I will, however, call your attention to this blog, which posits a hypothetical day when Pediatricians walk away from their practices en masse. Why? They got fed up with the pushback they are getting from parents armed with Internet Information, social trends causing them to have to spend additional time overcoming nonsensical patient objections, etc.
Bottom Line. This post actually got me to pondering how much foolishness doctors are in fact going to tolerate before they lay down their stethoscopes. Much of the contents of my blog posts bemoans “stuff” that doctors must increasingly tolerate, and the notion of them going “on strike” for a while might well be a good thing for healthcare.
Think about it!
No, not the guy in the photo above! He is Skeptical Scalpel, one of our blogging physicians, who is perfectly OK.
Rather, read this story about a plastic surgeon, who by the way isn’t one, and some of his antics in and out of the operating room. Little things like killing a patient through over sedation in a 10-hour liposuction procedure, having an anesthetized patient sign an authorization form for more surgery at additional cost, etc.
Bottom Line.

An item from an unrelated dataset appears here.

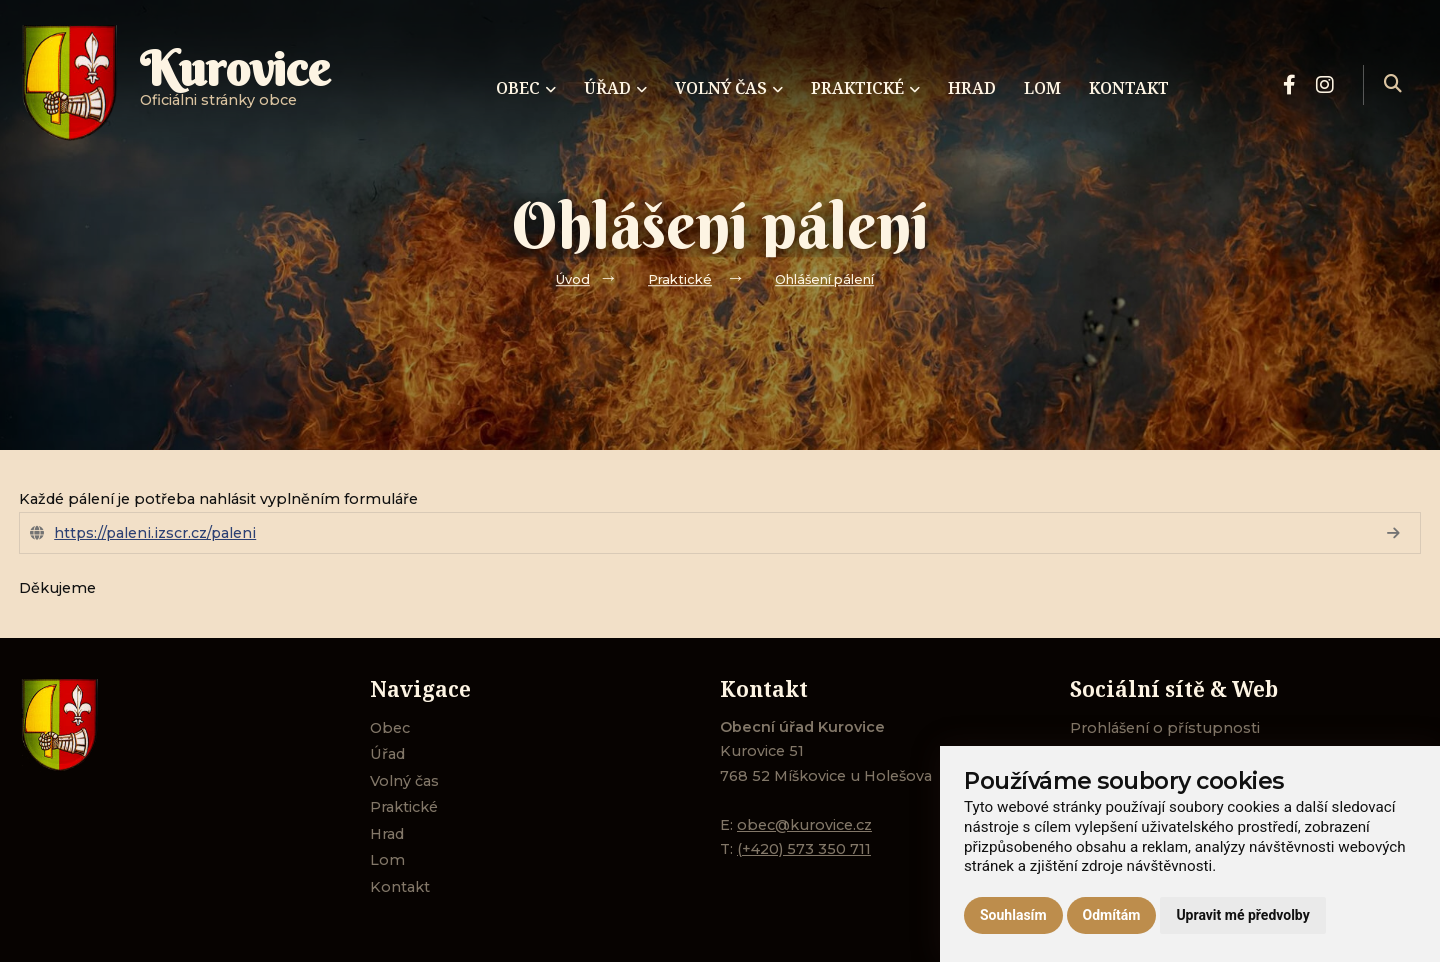 The width and height of the screenshot is (1440, 962). I want to click on Obec, so click(390, 728).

My major takeaway from this post is that while most doctors are working diligently to do good, one should never underestimate the evil potentially lurking in an individual with the title of “Doctor.”

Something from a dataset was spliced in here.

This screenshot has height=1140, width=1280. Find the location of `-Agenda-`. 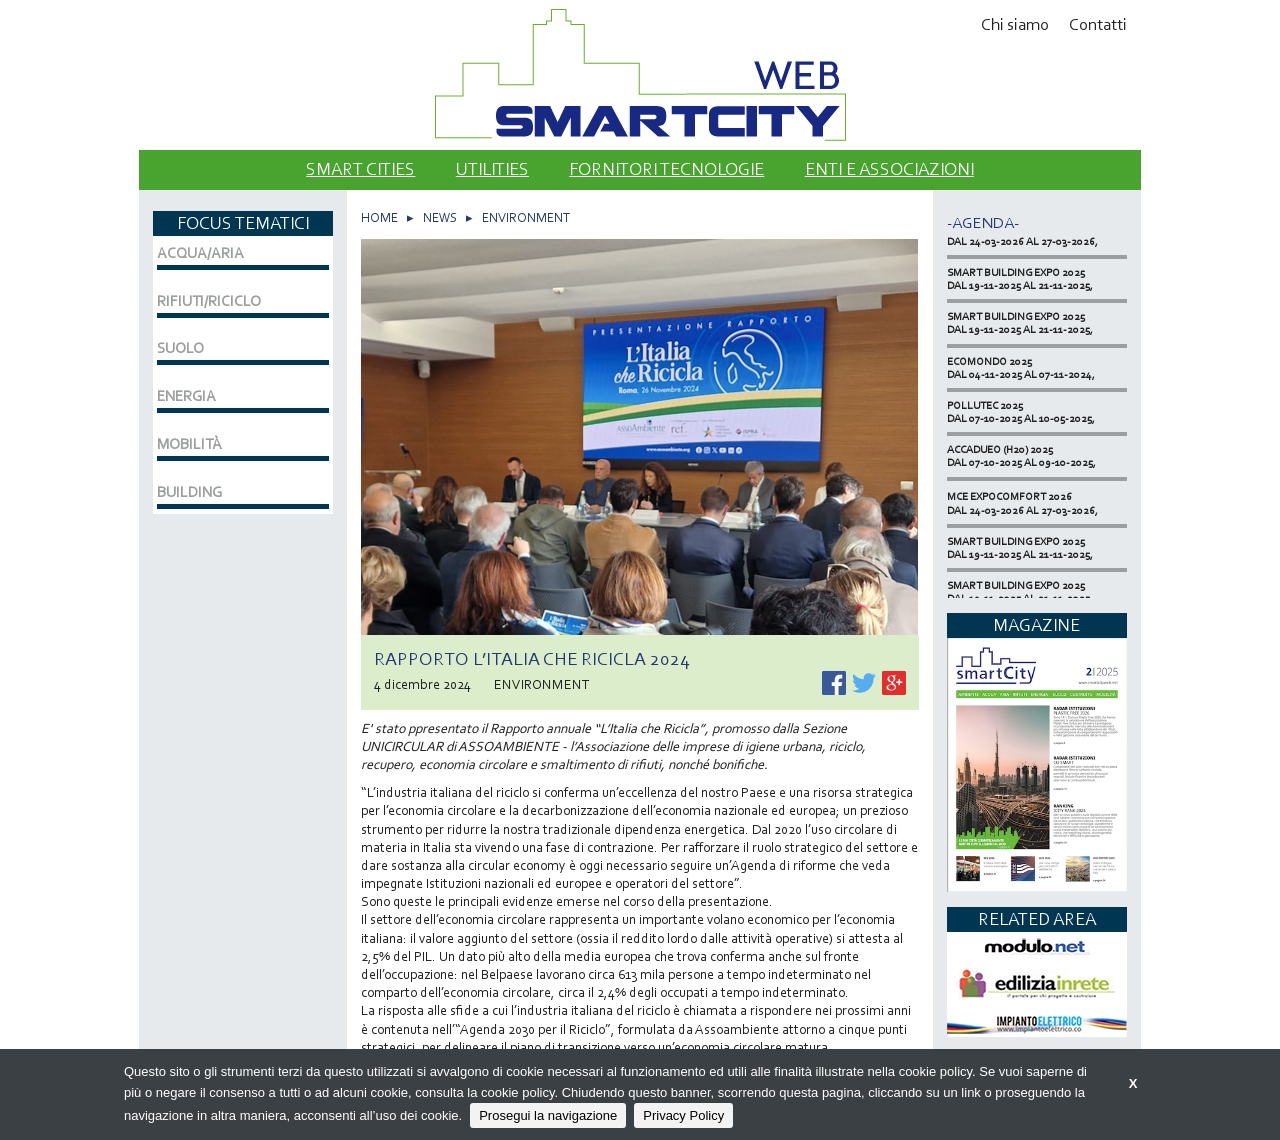

-Agenda- is located at coordinates (983, 222).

As everyone knows, breast milk provides significant health benefits to newborns. What I had never considered, however, is that the babies who need these benefits the most, e.g. preemies, are often unable to obtain them. Mothers who give birth prematurely are often unable to produce milk. Thus, there is a significant need for donated breast milk, and a commercial opportunity in managing the supply chain. But who pays?
Check out this article. Here you will learn that New York will apparently soon be covering breast milk under its Medicaid program. Makes sense!
Bottom Line. Interesting stuff. The article makes an excellent point that covering breast milk under Medicaid removes one of the important ways in which socioeconomic status determines health. One wonders what other good uses of funding, currently being spent/wasted on other things, could make similarly significant reductions in dollar-based health disparity.